▶ Task prompt
Go to the line below that has "Press Centre", print it and each line after it exactly, and stop after the line that has "olden label buyers"; leave out pictures.

Page-level text extractions:

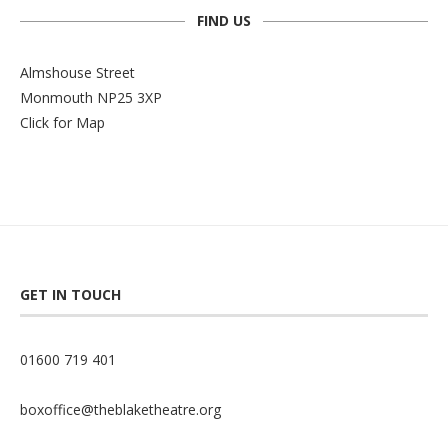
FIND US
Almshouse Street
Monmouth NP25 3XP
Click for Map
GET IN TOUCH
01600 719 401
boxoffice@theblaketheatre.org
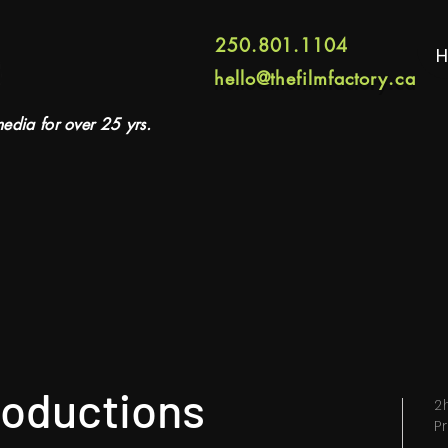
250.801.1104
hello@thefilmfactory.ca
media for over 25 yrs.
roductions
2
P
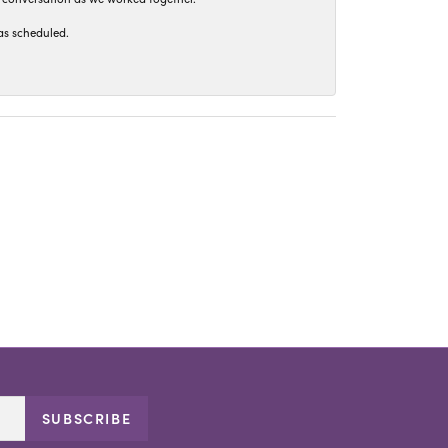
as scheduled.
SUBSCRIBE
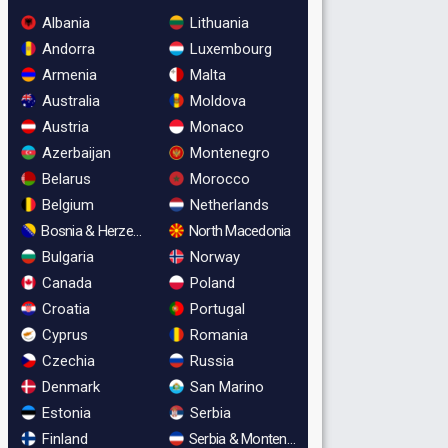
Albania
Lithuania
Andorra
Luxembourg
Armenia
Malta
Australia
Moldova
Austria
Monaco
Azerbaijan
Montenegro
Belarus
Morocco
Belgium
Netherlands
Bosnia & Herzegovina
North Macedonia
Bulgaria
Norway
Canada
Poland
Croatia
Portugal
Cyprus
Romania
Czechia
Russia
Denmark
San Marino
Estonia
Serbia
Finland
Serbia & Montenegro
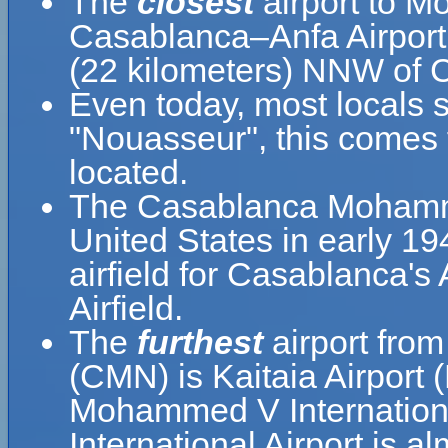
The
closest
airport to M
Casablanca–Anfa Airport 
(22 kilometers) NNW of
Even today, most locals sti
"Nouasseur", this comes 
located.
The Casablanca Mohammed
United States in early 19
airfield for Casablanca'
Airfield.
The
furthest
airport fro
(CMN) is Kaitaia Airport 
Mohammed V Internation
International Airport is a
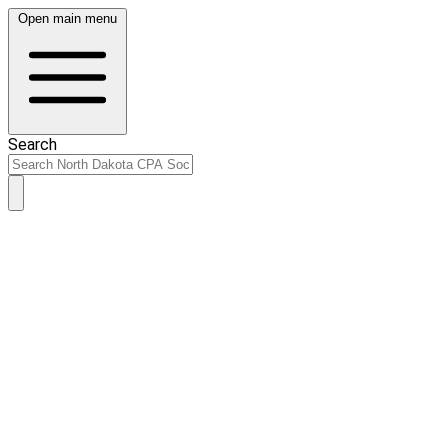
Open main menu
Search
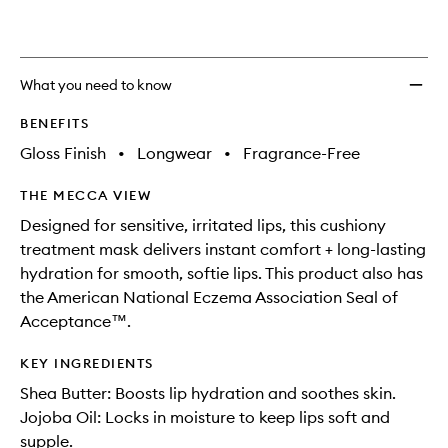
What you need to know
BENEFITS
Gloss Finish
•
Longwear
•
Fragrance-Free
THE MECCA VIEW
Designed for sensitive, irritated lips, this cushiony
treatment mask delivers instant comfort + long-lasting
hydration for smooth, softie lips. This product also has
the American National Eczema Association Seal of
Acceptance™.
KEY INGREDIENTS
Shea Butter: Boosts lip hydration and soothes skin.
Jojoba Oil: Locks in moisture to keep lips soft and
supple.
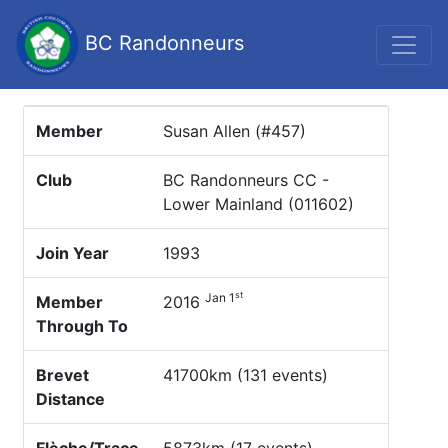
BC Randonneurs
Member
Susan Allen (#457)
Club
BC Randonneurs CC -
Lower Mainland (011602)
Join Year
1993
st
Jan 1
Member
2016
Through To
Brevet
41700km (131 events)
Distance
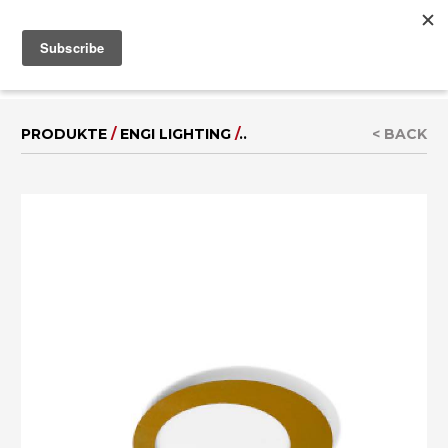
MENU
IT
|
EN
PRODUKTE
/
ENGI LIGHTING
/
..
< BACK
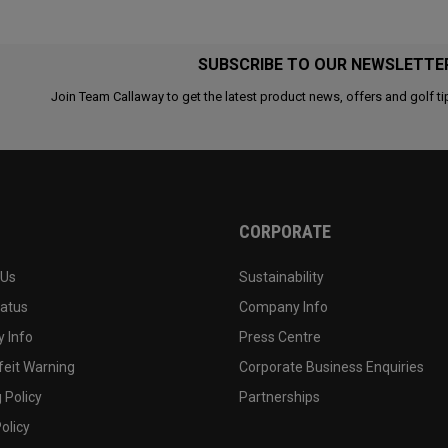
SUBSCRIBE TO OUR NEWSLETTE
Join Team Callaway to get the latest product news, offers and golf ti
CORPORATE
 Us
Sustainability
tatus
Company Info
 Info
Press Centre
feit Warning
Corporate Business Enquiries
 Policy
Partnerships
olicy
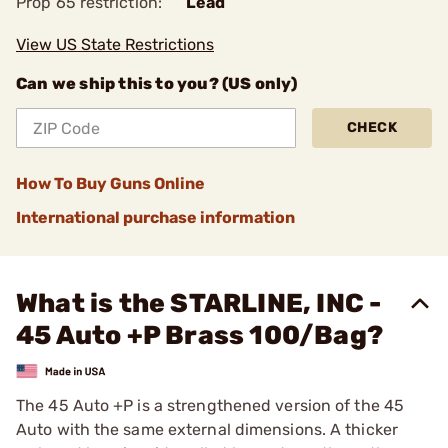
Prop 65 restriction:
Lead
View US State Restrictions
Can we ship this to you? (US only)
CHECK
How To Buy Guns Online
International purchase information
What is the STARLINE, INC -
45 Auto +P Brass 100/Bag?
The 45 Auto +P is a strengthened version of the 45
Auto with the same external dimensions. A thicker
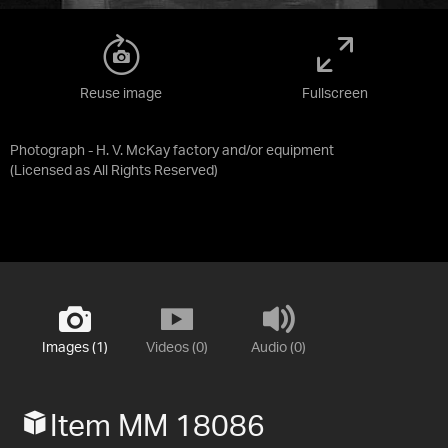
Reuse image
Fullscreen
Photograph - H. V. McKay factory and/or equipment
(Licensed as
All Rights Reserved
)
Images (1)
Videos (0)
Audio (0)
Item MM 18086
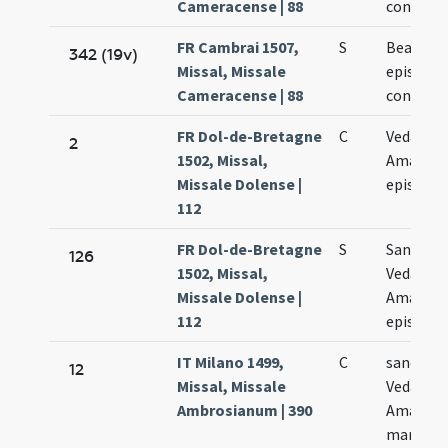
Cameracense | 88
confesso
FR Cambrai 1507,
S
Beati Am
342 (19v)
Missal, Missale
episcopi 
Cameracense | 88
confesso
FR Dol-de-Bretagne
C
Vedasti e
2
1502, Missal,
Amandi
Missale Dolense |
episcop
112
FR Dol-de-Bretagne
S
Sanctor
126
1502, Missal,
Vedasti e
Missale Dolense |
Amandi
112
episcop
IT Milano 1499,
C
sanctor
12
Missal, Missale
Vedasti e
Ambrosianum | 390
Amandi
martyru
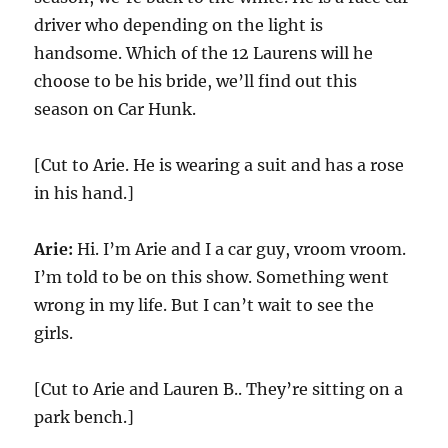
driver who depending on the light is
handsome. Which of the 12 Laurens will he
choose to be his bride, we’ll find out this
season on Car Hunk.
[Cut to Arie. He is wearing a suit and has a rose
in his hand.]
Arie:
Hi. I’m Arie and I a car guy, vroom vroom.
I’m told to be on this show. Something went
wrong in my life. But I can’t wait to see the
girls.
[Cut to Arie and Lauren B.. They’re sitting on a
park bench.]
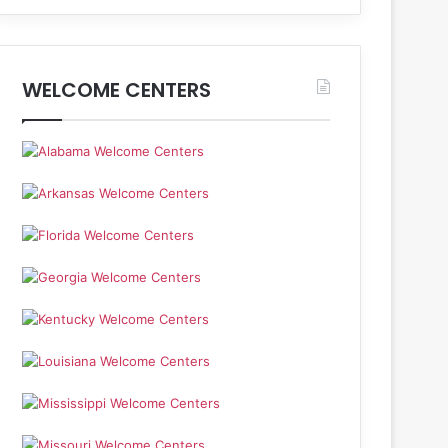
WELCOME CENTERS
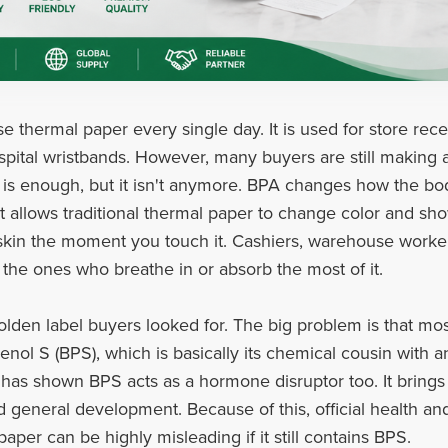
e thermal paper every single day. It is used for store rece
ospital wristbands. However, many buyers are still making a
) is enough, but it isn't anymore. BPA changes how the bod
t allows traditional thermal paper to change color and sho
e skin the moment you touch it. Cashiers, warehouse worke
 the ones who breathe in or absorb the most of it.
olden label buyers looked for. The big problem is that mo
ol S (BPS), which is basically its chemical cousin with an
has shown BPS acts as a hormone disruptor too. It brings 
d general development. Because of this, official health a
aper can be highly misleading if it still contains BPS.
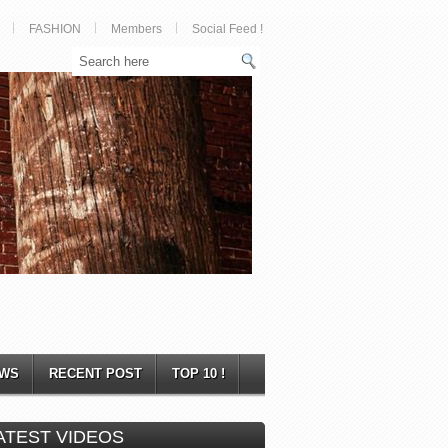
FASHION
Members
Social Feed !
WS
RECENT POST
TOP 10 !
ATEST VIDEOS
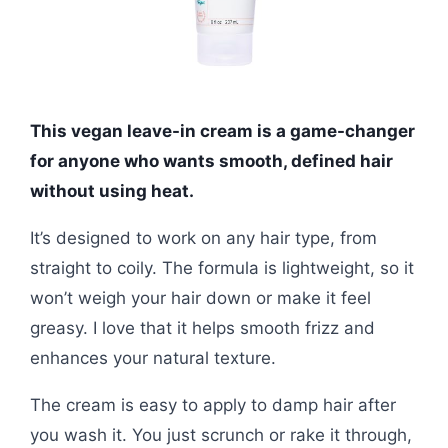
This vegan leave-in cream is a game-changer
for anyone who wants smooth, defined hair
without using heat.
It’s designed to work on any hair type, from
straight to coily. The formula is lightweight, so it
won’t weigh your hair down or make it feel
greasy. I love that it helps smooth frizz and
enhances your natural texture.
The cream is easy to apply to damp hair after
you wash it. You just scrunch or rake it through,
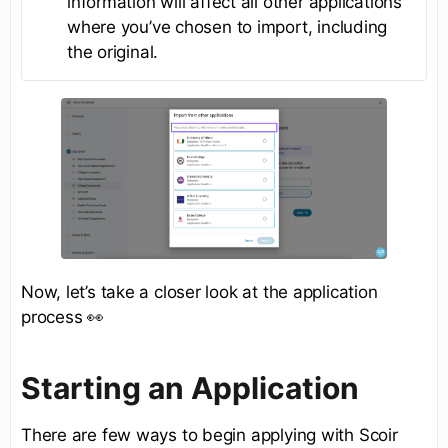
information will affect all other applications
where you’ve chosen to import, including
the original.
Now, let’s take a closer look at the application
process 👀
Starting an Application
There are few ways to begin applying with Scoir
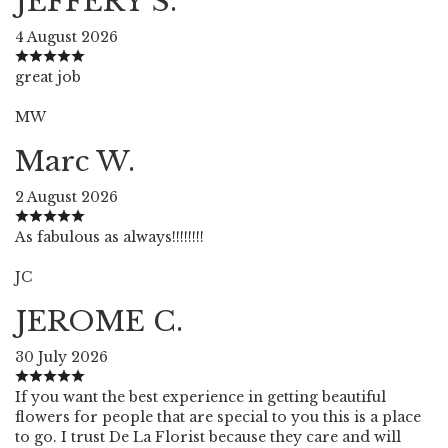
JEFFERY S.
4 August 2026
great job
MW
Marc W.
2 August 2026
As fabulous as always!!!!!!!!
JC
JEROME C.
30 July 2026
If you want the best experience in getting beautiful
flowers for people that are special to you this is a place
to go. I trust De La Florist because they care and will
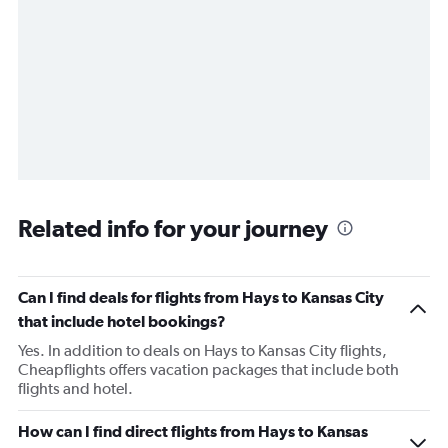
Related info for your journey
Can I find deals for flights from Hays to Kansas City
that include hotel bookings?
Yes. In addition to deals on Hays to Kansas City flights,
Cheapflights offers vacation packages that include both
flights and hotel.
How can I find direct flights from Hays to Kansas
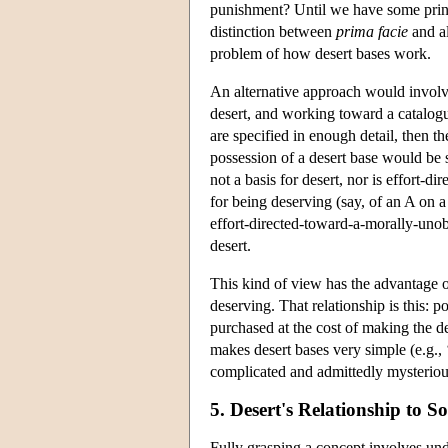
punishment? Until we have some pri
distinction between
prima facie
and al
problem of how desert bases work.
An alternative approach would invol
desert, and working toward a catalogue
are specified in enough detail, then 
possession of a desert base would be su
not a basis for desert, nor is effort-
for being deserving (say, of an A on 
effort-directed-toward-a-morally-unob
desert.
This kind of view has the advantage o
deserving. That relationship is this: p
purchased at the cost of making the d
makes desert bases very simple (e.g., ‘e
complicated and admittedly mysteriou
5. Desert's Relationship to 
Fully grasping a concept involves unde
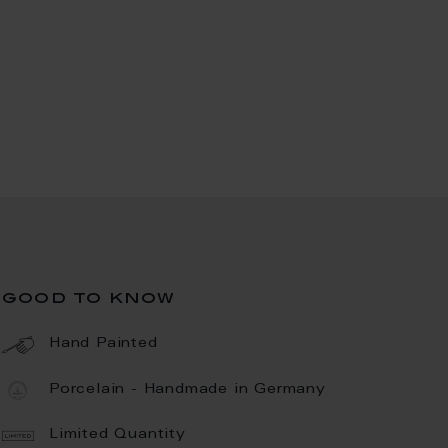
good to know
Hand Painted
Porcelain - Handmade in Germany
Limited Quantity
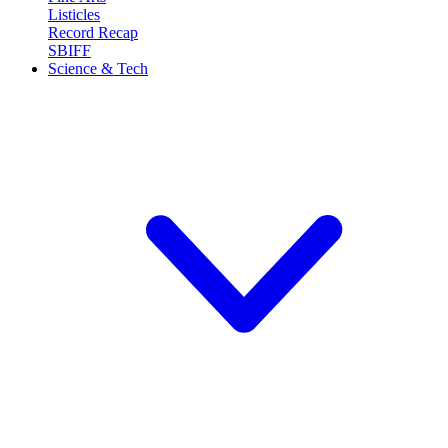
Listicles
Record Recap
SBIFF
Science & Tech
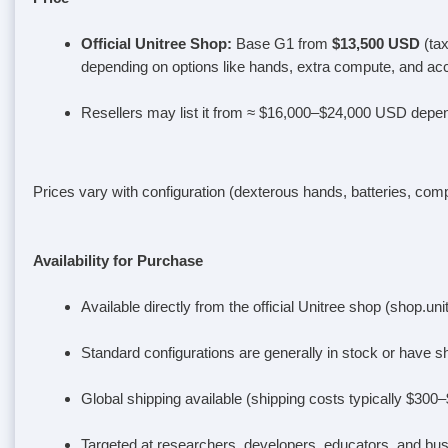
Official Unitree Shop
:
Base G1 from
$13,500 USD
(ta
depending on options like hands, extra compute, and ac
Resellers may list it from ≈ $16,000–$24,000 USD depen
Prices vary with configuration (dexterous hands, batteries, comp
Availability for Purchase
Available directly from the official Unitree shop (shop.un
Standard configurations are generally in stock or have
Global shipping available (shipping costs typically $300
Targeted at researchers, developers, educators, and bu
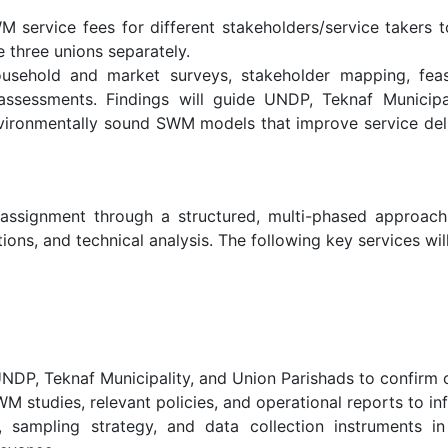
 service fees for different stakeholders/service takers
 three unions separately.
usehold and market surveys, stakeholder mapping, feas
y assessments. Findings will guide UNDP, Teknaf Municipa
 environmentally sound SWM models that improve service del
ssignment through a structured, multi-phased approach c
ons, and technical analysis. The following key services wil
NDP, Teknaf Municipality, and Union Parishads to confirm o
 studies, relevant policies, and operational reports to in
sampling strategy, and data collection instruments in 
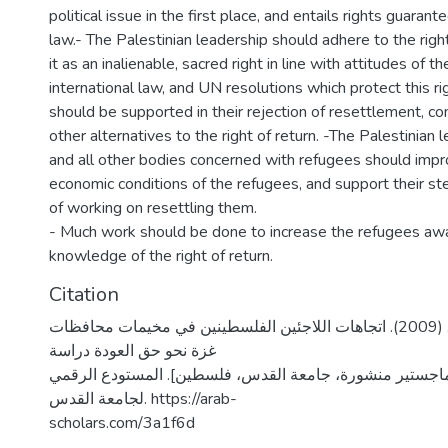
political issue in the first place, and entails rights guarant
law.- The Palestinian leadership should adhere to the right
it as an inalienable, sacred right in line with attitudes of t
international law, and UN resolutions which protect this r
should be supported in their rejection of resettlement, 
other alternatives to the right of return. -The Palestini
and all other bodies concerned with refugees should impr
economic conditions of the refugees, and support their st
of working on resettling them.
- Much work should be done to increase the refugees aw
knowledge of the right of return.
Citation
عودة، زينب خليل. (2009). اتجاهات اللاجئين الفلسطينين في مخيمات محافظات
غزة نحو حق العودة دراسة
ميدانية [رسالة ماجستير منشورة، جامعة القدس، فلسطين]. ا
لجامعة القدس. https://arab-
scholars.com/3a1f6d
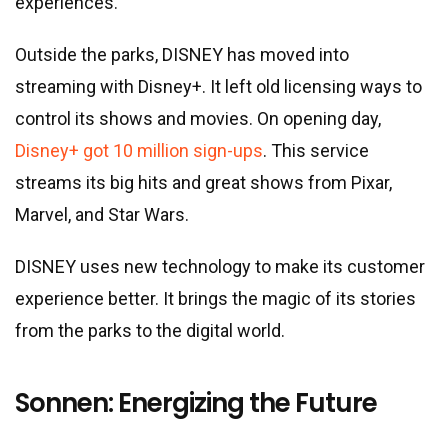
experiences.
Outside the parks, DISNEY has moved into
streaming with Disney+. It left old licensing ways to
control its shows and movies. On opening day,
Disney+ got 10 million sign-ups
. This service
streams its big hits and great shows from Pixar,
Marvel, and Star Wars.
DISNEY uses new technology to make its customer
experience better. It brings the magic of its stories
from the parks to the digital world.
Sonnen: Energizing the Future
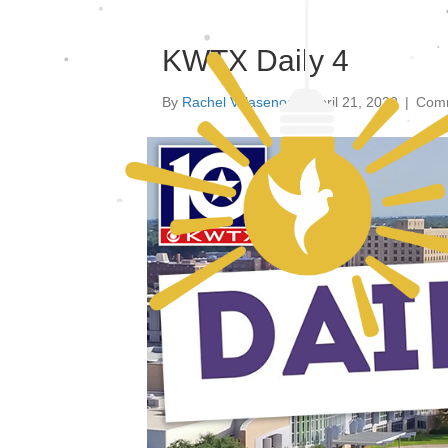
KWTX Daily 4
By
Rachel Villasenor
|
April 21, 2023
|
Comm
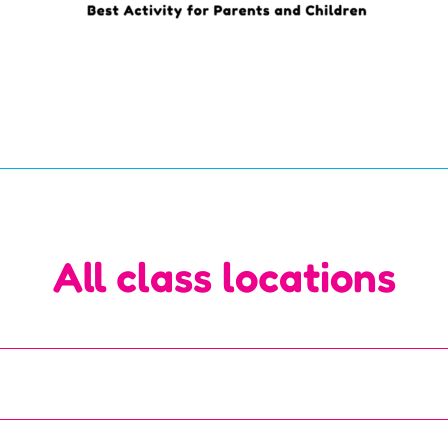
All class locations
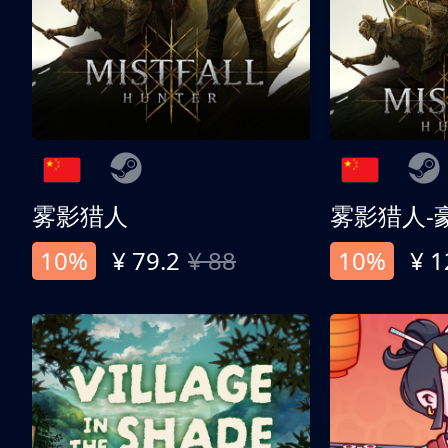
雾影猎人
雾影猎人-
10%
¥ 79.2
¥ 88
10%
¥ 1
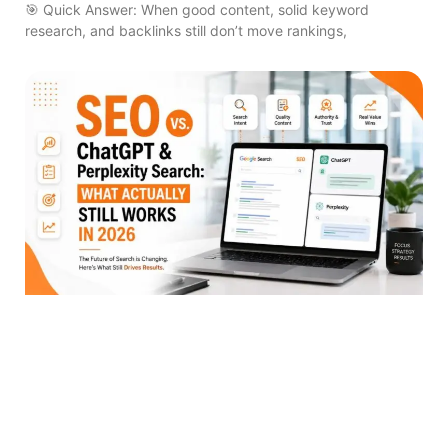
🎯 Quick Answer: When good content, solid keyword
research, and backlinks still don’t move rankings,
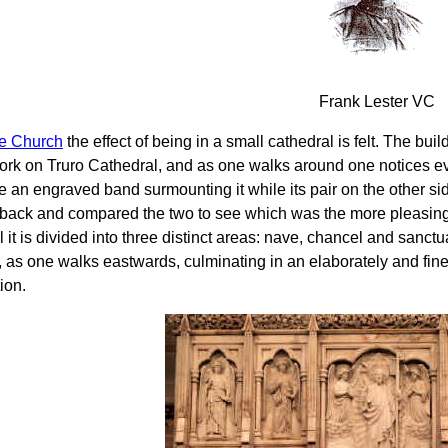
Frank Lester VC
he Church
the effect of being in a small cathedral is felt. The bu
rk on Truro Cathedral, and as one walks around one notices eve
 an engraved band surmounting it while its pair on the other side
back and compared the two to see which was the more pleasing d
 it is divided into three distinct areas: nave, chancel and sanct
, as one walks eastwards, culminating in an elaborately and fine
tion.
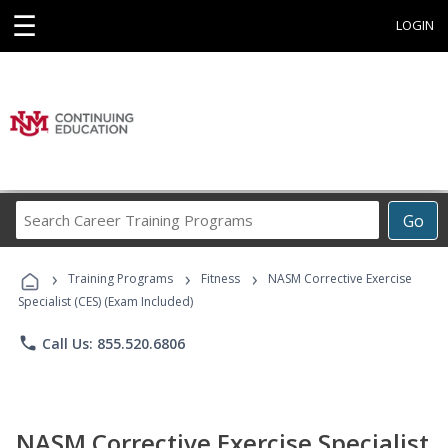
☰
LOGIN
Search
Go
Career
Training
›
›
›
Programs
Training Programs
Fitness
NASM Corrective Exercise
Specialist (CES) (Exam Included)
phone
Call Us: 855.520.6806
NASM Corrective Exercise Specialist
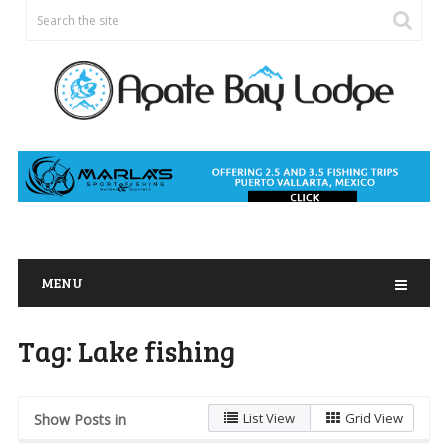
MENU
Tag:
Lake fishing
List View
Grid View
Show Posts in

▶ Exercise solution
Press Centre
feit Warning
Corporate Business Enquiries
 Policy
Partnerships
olicy
Prop 65 restriction:
Lead
View US State Restrictions
Can we ship this to you? (US only)
CHECK
How To Buy Guns Online
International purchase information
What is the STARLINE, INC -
45 Auto +P Brass 100/Bag?
The 45 Auto +P is a strengthened version of the 45
Auto with the same external dimensions. A thicker
Reuse image
Fullscreen
Photograph - H. V. McKay factory and/or equipment
(Licensed as
All Rights Reserved
)
Images (1)
Videos (0)
Audio (0)
Item MM 18086
Cameracense | 88
confesso
FR Cambrai 1507,
S
Beati Am
342 (19v)
Missal, Missale
episcopi 
Cameracense | 88
confesso
FR Dol-de-Bretagne
C
Vedasti e
2
1502, Missal,
Amandi
Missale Dolense |
episcop
112
FR Dol-de-Bretagne
S
Sanctor
126
1502, Missal,
Vedasti e
Missale Dolense |
Amandi
112
episcop
IT Milano 1499,
C
sanctor
12
Missal, Missale
Vedasti e
Ambrosianum | 390
Amandi
martyru
driver who depending on the light is
handsome. Which of the 12 Laurens will he
choose to be his bride, we’ll find out this
season on Car Hunk.
[Cut to Arie. He is wearing a suit and has a rose
in his hand.]
Arie:
Hi. I’m Arie and I a car guy, vroom vroom.
I’m told to be on this show. Something went
wrong in my life. But I can’t wait to see the
girls.
[Cut to Arie and Lauren B.. They’re sitting on a
park bench.]
WELCOME CENTERS
e thermal paper every single day. It is used for store rece
ospital wristbands. However, many buyers are still making a
) is enough, but it isn't anymore. BPA changes how the bod
t allows traditional thermal paper to change color and sho
e skin the moment you touch it. Cashiers, warehouse worke
 the ones who breathe in or absorb the most of it.
olden label buyers looked for. The big problem is that mo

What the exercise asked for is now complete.